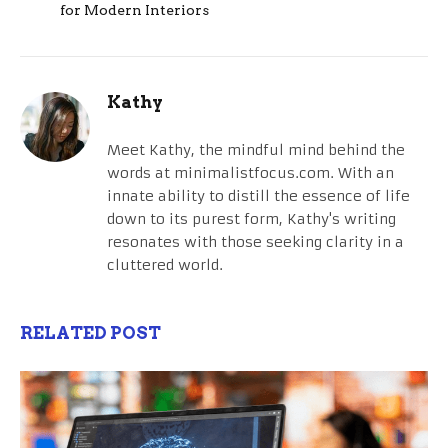
for Modern Interiors
Kathy
Meet Kathy, the mindful mind behind the
words at minimalistfocus.com. With an
innate ability to distill the essence of life
down to its purest form, Kathy's writing
resonates with those seeking clarity in a
cluttered world.
RELATED POST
_ _ _ _
**WHAT YOU NEED TO DO**
Type the records out again in full, exactly, with each picture omitted.

**EXERCISE RESULT**
for Modern Interiors
Kathy
Meet Kathy, the mindful mind behind the
words at minimalistfocus.com. With an
innate ability to distill the essence of life
down to its purest form, Kathy's writing
resonates with those seeking clarity in a
cluttered world.
RELATED POST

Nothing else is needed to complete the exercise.